ARFT-Transformer: Modeling Metric Dependencies for Cross-Project Aging-Related Bug Prediction

Software systems that run for long periods often suffer from software aging, which is typically caused by Aging-Related Bugs (ARBs). To mitigate the risk of ARBs early in the development phase, ARB prediction has been introduced into software aging research. However, due to the difficulty of collecting ARBs, within-project ARB prediction faces the challenge of data scarcity, leading to the proposal of cross-project ARB prediction. This task faces two major challenges: 1) domain adaptation issue caused by distribution difference between source and target projects; and 2) severe class imbalance between ARB-prone and ARB-free samples. Although various methods have been proposed for cross-project ARB prediction, existing approaches treat the input metrics independently and often neglect the rich inter-metric dependencies, which can lead to overlapping information and misjudgment of metric importance, potentially affecting the model's performance. Moreover, they typically use cross-entropy as the loss function during training, which cannot distinguish the difficulty of sample classification. To overcome these limitations, we propose ARFT-Transformer, a transformer-based cross-project ARB prediction framework that introduces a metric-level multi-head attention mechanism to capture metric interactions and incorporates Focal Loss function to effectively handle class imbalance. Experiments conducted on three large-scale open-source projects demonstrate that ARFT-Transformer on average outperforms state-of-the-art cross-project ARB prediction methods in both single-source and multi-source cases, achieving up to a 29.54% and 19.92% improvement in Balance metric.
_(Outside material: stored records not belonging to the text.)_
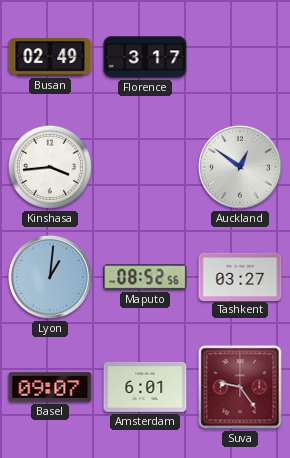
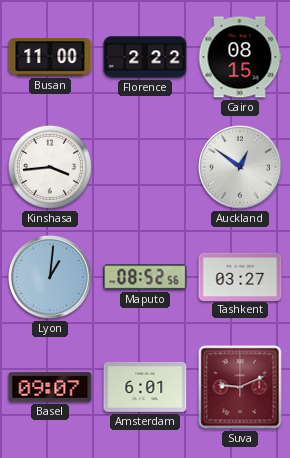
Busan: 02:49 -> 11:00
Florence: 3:17 -> 2:22
Cairo: none -> 08:15
Suva: 9:24 -> 9:11
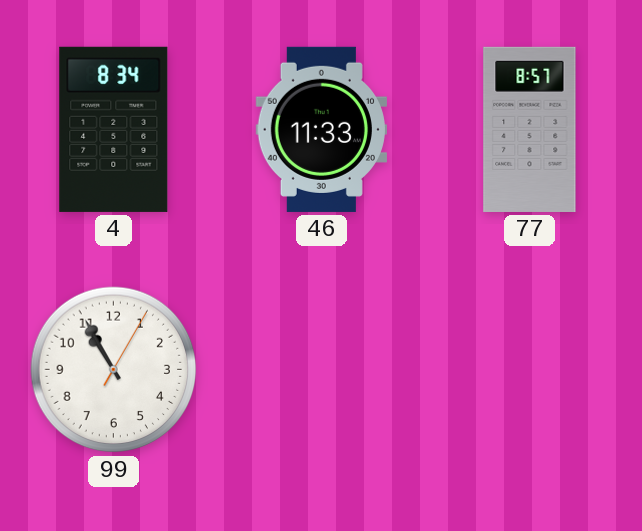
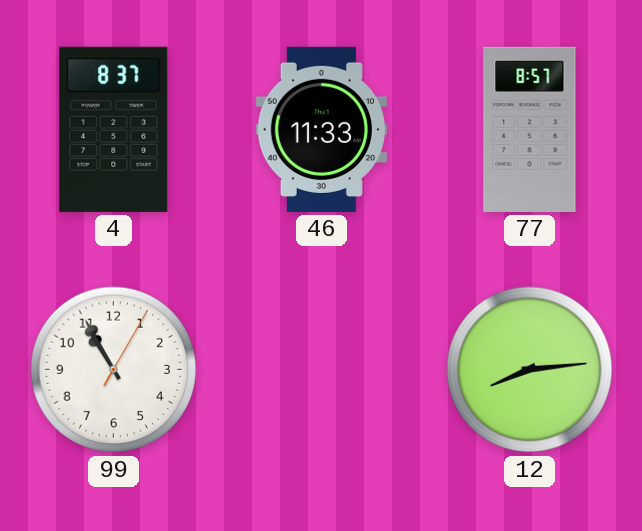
4: 8:34 -> 8:37
12: none -> 8:14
翻译：长期运行的软件系统常受软件老化影响，其通常由老化相关缺陷（ARBs）引发。为在开发阶段早期降低ARB风险，ARB预测已被引入软件老化研究领域。然而，由于ARB收集困难，项目内ARB预测面临数据稀缺的挑战，由此催生了跨项目ARB预测方法。该任务面临两大挑战：1) 源项目与目标项目间分布差异导致的领域适应问题；2) ARB易发样本与无ARB样本间严重的类别不平衡。尽管已有多种跨项目ARB预测方法被提出，现有方法通常将输入度量指标视为独立变量，往往忽略了丰富的度量间依赖关系，这可能导致信息重叠与度量重要性误判，进而影响模型性能。此外，这些方法在训练时普遍采用交叉熵作为损失函数，无法区分样本分类难度。为突破这些局限，我们提出ARFT-Transformer——一种基于Transformer的跨项目ARB预测框架，该框架引入度量级多头注意力机制以捕捉度量交互关系，并融合Focal Loss函数有效处理类别不平衡问题。在三个大型开源项目上的实验表明，ARFT-Transformer在单源与多源场景下平均性能均优于当前最先进的跨项目ARB预测方法，其Balance指标最高分别提升29.54%与19.92%。